Politics

Liberal Pundit Fears 'Libertarian' Fallout from Pro-Gay Marriage Ruling by SCOTUS

The same individualistic jurisprudence that advances gay rights could also imperil "progressive" economic reforms.

|

Last week the U.S. Supreme Court heard oral arguments in the gay marriage case Obergefell v. Hodges. At issue is whether state laws which prohibit same-sex unions violate the 14th Amendment, which forbids state governments from denying the equal protection of the laws to any person within their respective jurisdictions.

Standing before the Court, John Bursch, special assistant attorney general for the state of Michigan, argued that "this case isn't about how to define marriage. It's about who gets to decide that question. Is it the people acting through the democratic process, or is it the Federal courts?" In Bursch's view, such regulatory decisions should be left in the hands of democratically accountable state lawmakers. The federal courts should butt out.

Mary Bonauto, the lawyer challenging those state bans on behalf of several gay couples, framed the case quite differently. "In terms of the question of who decides," she told the justices, "it's not about the Court versus the States. It's about the individual making the choice to marry and with whom to marry, or the government."

Judging by the outpouring of punditry, most liberals appear to agree with Bonauto. But there is at least one notable exception to that seeming liberal consensus. Writing at The Atlantic, the liberal legal analyst Jeffrey Rosen worries that the American left could suffer a Pyrrhic victory if gay marriage prevails in Obergefell. Why? Because "the right to dignity—now celebrated by liberals for what it means to gay rights—could ultimately produce other decisions in unrelated cases that they would not be so quick to celebrate." For example, Rosen notes, "in the McDonald case, striking down gun possession laws under the Second Amendment," legal conservatives "recognized a dignitary interest attached to the right to bear arms." Similarly, Rosen says, "libertarian groups" argued "that the Obamacare healthcare mandate unconstitutionally violated the dignity and autonomy of Americans by forcing them to buy health insurance." In short, Rosen fears, if the Supreme Court places individual dignity and autonomy above government power in this case, "progressive legislation" could be similarly imperiled in future cases.
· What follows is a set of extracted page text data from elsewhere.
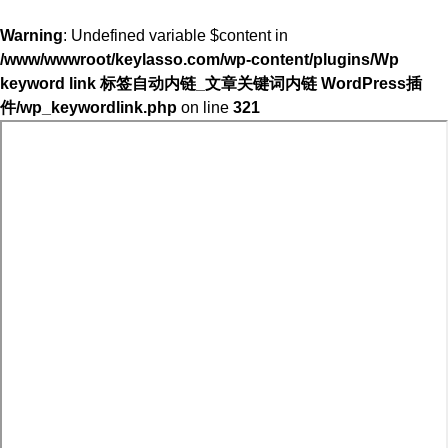
Warning
: Undefined variable $content in
/www/wwwroot/keylasso.com/wp-content/plugins/Wp
keyword link 标签自动内链_文章关键词内链 WordPress插
件/wp_keywordlink.php
on line
321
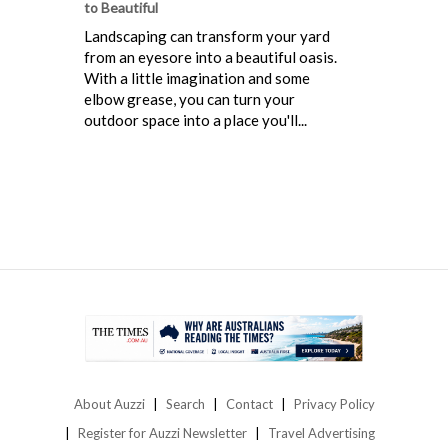
to Beautiful
Landscaping can transform your yard
from an eyesore into a beautiful oasis.
With a little imagination and some
elbow grease, you can turn your
outdoor space into a place you'll...
About Auzzi
Search
Contact
Privacy Policy
Register for Auzzi Newsletter
Travel Advertising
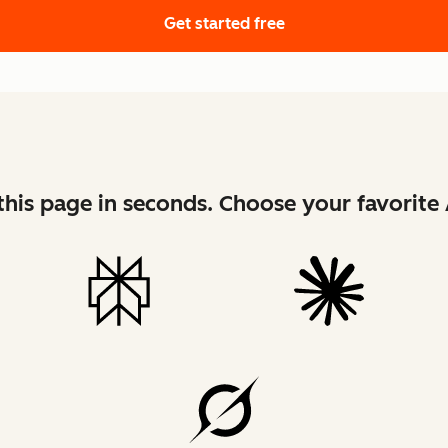
Get started free
his page in seconds. Choose your favorite 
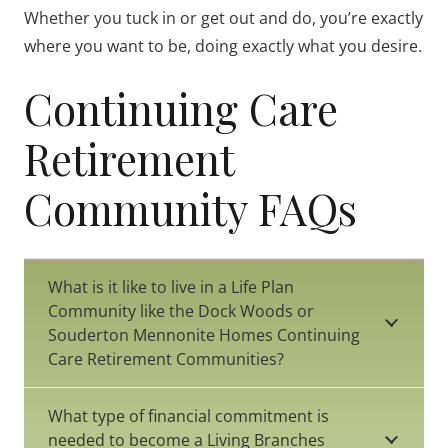
Whether you tuck in or get out and do, you’re exactly
where you want to be, doing exactly what you desire.
Continuing Care
Retirement
Community FAQs
What is it like to live in a Life Plan
Community like the Dock Woods or
Souderton Mennonite Homes Continuing
Care Retirement Communities?
What type of financial commitment is
needed to become a Living Branches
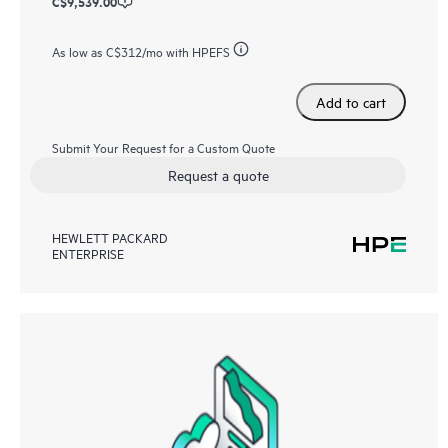
C$9,539.00
As low as
C$312
/mo with HPEFS
Add to cart
Submit Your Request for a Custom Quote
Request a quote
HEWLETT PACKARD
ENTERPRISE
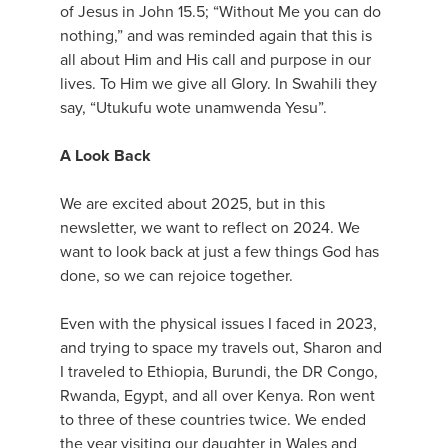
of Jesus in John 15.5; “Without Me you can do
nothing,” and was reminded again that this is
all about Him and His call and purpose in our
lives. To Him we give all Glory. In Swahili they
say, “Utukufu wote unamwenda Yesu”.
A Look Back
We are excited about 2025, but in this
newsletter, we want to reflect on 2024. We
want to look back at just a few things God has
done, so we can rejoice together.
Even with the physical issues I faced in 2023,
and trying to space my travels out, Sharon and
I traveled to Ethiopia, Burundi, the DR Congo,
Rwanda, Egypt, and all over Kenya. Ron went
to three of these countries twice. We ended
the year visiting our daughter in Wales and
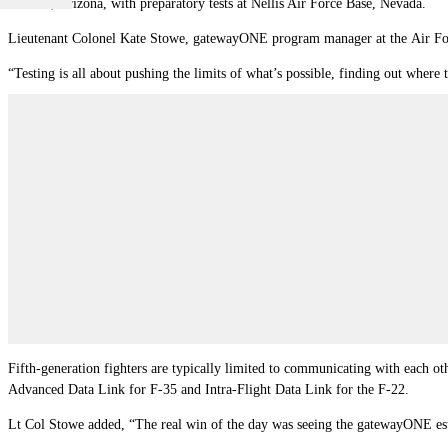
Ground, Arizona, with preparatory tests at
Nellis Air Force Base
, Nevada.
Lieutenant Colonel Kate Stowe, gatewayONE program manager at the
Air Fo
“Testing is all about pushing the limits of what’s possible, finding out where
Fifth-generation fighters are typically limited to communicating with each oth
Advanced Data Link for F-35 and Intra-Flight Data Link for the F-22.
Lt Col Stowe added, “The real win of the day was seeing the gatewayONE estab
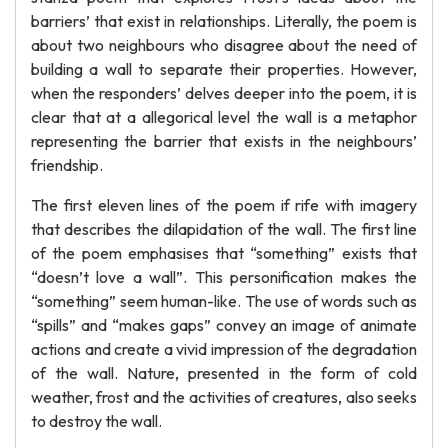
barriers’ that exist in relationships. Literally, the poem is
about two neighbours who disagree about the need of
building a wall to separate their properties. However,
when the responders’ delves deeper into the poem, it is
clear that at a allegorical level the wall is a metaphor
representing the barrier that exists in the neighbours’
friendship.
The first eleven lines of the poem if rife with imagery
that describes the dilapidation of the wall. The first line
of the poem emphasises that “something” exists that
“doesn’t love a wall”. This personification makes the
“something” seem human-like. The use of words such as
“spills” and “makes gaps” convey an image of animate
actions and create a vivid impression of the degradation
of the wall. Nature, presented in the form of cold
weather, frost and the activities of creatures, also seeks
to destroy the wall.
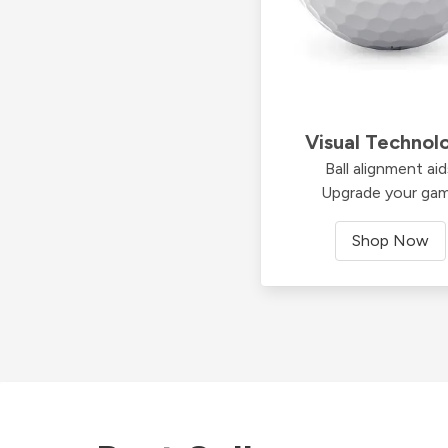
Visual Technol
Ball alignment ai
Upgrade your ga
Shop Now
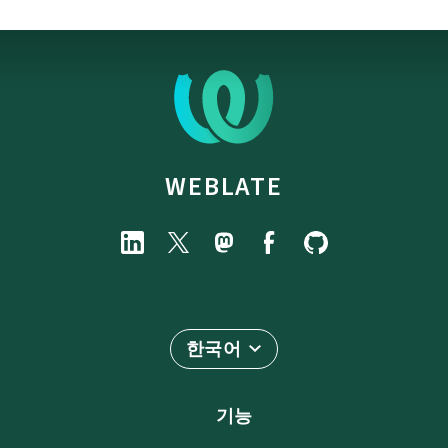
WEBLATE
한국어
기능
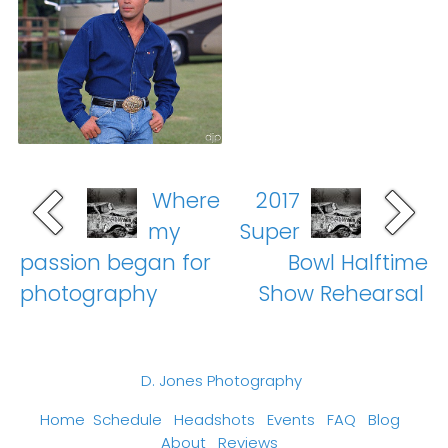
Where
2017
my
Super
passion began for
Bowl Halftime
photography
Show Rehearsal
D. Jones Photography
Home
Schedule
Headshots
Events
FAQ
Blog
About
Reviews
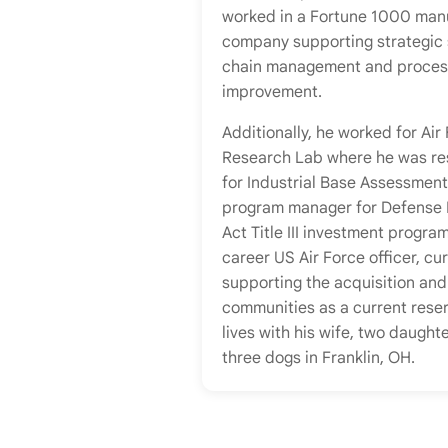
worked in a Fortune 1000 man
company supporting strategic
chain management and proces
improvement.
Additionally, he worked for Air
Research Lab where he was re
for Industrial Base Assessment
program manager for Defense 
Act Title III investment program
career US Air Force officer, cur
supporting the acquisition and
communities as a current reser
lives with his wife, two daught
three dogs in Franklin, OH.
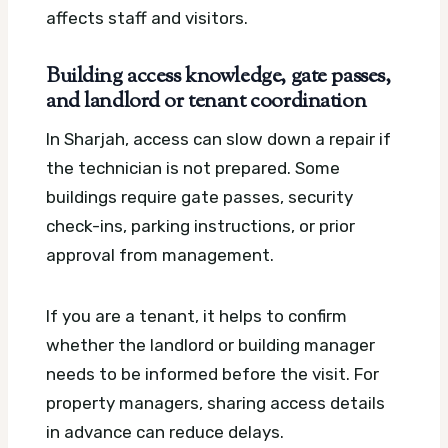
affects staff and visitors.
Building access knowledge, gate passes,
and landlord or tenant coordination
In Sharjah, access can slow down a repair if
the technician is not prepared. Some
buildings require gate passes, security
check-ins, parking instructions, or prior
approval from management.
If you are a tenant, it helps to confirm
whether the landlord or building manager
needs to be informed before the visit. For
property managers, sharing access details
in advance can reduce delays.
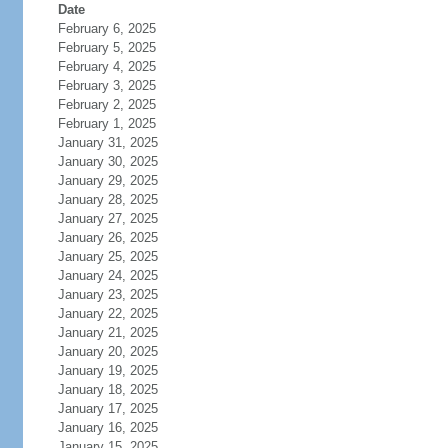
Date
February 6, 2025
February 5, 2025
February 4, 2025
February 3, 2025
February 2, 2025
February 1, 2025
January 31, 2025
January 30, 2025
January 29, 2025
January 28, 2025
January 27, 2025
January 26, 2025
January 25, 2025
January 24, 2025
January 23, 2025
January 22, 2025
January 21, 2025
January 20, 2025
January 19, 2025
January 18, 2025
January 17, 2025
January 16, 2025
January 15, 2025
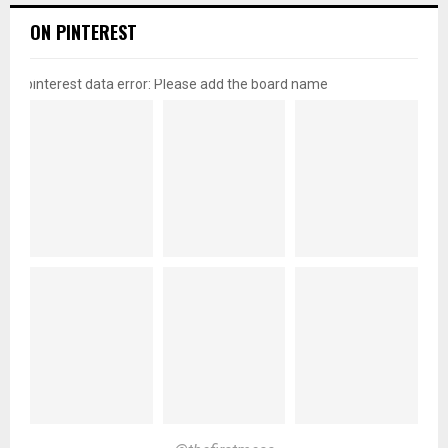
ON PINTEREST
pinterest data error: Please add the board name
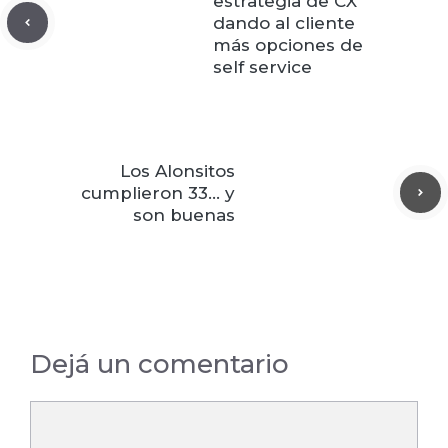
estrategia de CX
dando al cliente
más opciones de
self service
Los Alonsitos
cumplieron 33… y
son buenas
Dejá un comentario
Comentario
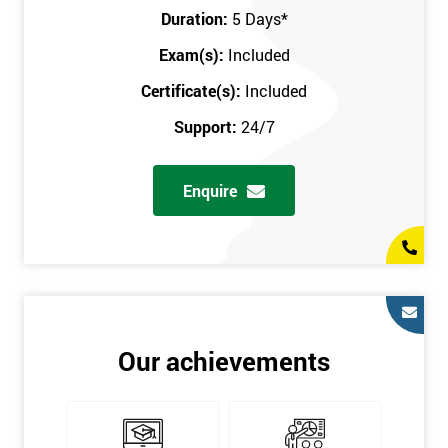
Key Customers
Duration:
5 Days
*
Business Case
Exam(s):
Included
House of Quality
Stakeholder Analysis
Certificate(s):
Included
Voice of the Customer
Support:
24/7
Critical to Quality Requirements (CTQ)
Verifying CTQs
Enquire
Identify and segment
High-level Process map
Project Plan
In order for you to achieve the Green Belt qualification, the exam
is gained with the help of the Lean Six Sigma trainer or
corporate program. The person sitting the exam should have a
Our achievements
degree of real-world experience in Lean Six Sigma work and
project application. The delegate will be able to understand a
role in not only leading but they are also supporting lean, six
sigma, process improvement, standardisation, and variability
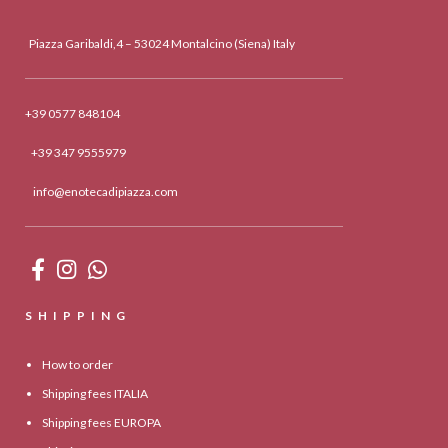
Piazza Garibaldi,4 – 53024 Montalcino (Siena) Italy
+39 0577 848104
+39 347 9555979
info@enotecadipiazza.com
SHIPPING
How to order
Shipping fees ITALIA
Shipping fees EUROPA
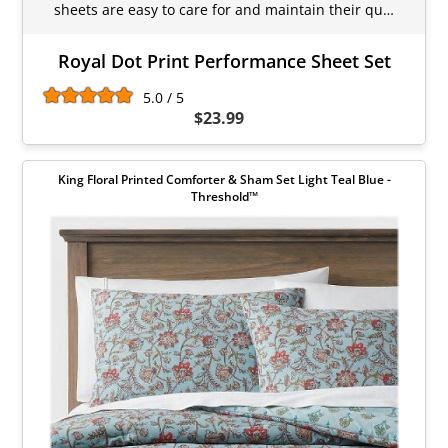
sheets are easy to care for and maintain their qu…
Royal Dot Print Performance Sheet Set
5.0 / 5
$23.99
King Floral Printed Comforter & Sham Set Light Teal Blue -
Threshold™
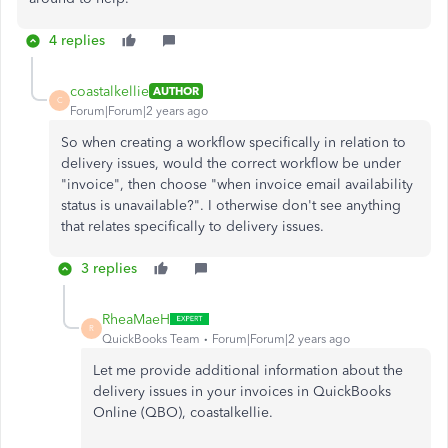
4 replies
coastalkellie
AUTHOR
C
Forum|Forum|2 years ago
So when creating a workflow specifically in relation to
delivery issues, would the correct workflow be under
"invoice", then choose "when invoice email availability
status is unavailable?". I otherwise don't see anything
that relates specifically to delivery issues.
3 replies
RheaMaeH
R
QuickBooks Team
Forum|Forum|2 years ago
Let me provide additional information about the
delivery issues in your invoices in QuickBooks
Online (QBO), coastalkellie.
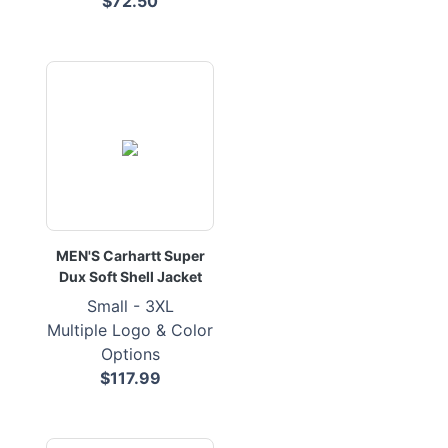
$72.50
MEN'S Carhartt Super
Dux Soft Shell Jacket
Small - 3XL
Multiple Logo & Color
Options
$117.99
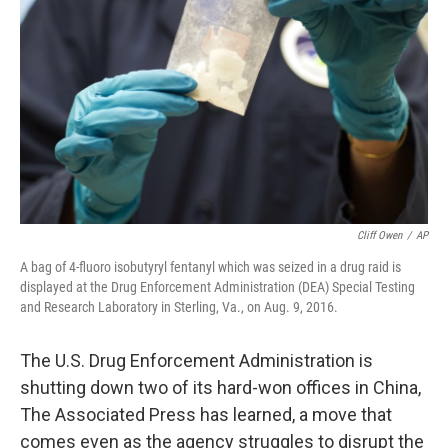
o
I
k
n
Cliff Owen
/
AP
A bag of 4-fluoro isobutyryl fentanyl which was seized in a drug raid is
displayed at the Drug Enforcement Administration (DEA) Special Testing
and Research Laboratory in Sterling, Va., on Aug. 9, 2016.
The U.S. Drug Enforcement Administration is
shutting down two of its hard-won offices in China,
The Associated Press has learned, a move that
comes even as the agency struggles to disrupt the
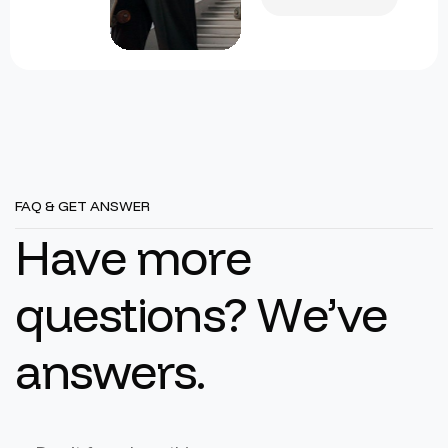
FAQ & GET ANSWER
H
a
v
e
m
o
r
e
q
u
e
s
t
i
o
n
s
?
W
e
’
v
e
a
n
s
w
e
r
s
.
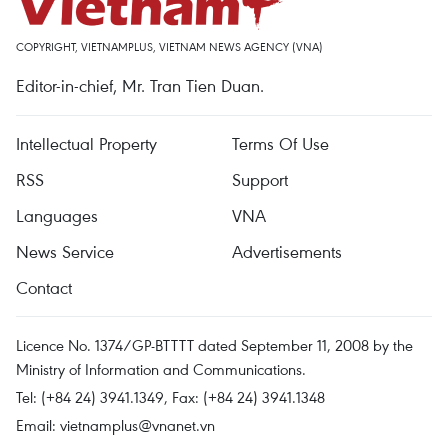
COPYRIGHT, VIETNAMPLUS, VIETNAM NEWS AGENCY (VNA)
Editor-in-chief, Mr. Tran Tien Duan.
Intellectual Property
Terms Of Use
RSS
Support
Languages
VNA
News Service
Advertisements
Contact
Licence No. 1374/GP-BTTTT dated September 11, 2008 by the
Ministry of Information and Communications.
Tel: (+84 24) 3941.1349, Fax: (+84 24) 3941.1348
Email:
vietnamplus@vnanet.vn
Perhaps, Rosen implies, the fate of gay marriage is better left to the democratic process after all.

Credit: C-SPAN

Ironically, conservative Justice Antonin Scalia employed a very similar argument back in 2003 when he dissented from the Supreme Court's landmark gay rights ruling in Lawrence v. Texas, in which the Court struck down that state's ban on gay sex. According to Scalia, Texas' Homosexual Conduct Law "undoubtedly imposes constraints on liberty." But so do state laws which prohibit "working more than 60 hours a week in a bakery." In both instances, Scalia said, democratically accountable lawmakers should have the final say on whether or not the regulation gets to remain on the books. The federal courts should butt out.

Scalia's reference to bakeries in Lawrence was a subtle nod to the Supreme Court's 1905 decision in Lochner v. New York, the famous Progressive era case in which the justices invalidated the maximum working hours provision of that state's Bakeshop Act on the grounds that it violated the individual liberty secured by the 14th Amendment. If you ask most modern legal liberals, they'll tell you that Lochner was wrongly decided and in fact symbolizes the dangers of libertarian judicial activism. Scalia agrees. By invoking Lochner in a gay rights case, Scalia was trying to get his liberal colleagues to connect the dots and realize that government regulatory power is undermined whenever a federal judge invalidates a state law based on a libertarian reading of the 14th Amendment.

Rosen connected the dots. "If the Court strikes down same-sex marriage bans on the grounds that they violate a right to dignity," he writes about last week's Obergefell oral arguments, "liberals may have second thoughts about empowering judges to decide whose dignity trumps when the interests of citizens with very different conceptions of dignity clash."

In other words, according to both Scalia and Rosen, strict judicial enforcement of the 14th Amendment could serve the twin ends of advancing gay rights and imperiling certain "progressive" economic regulations. Let's hope they're right.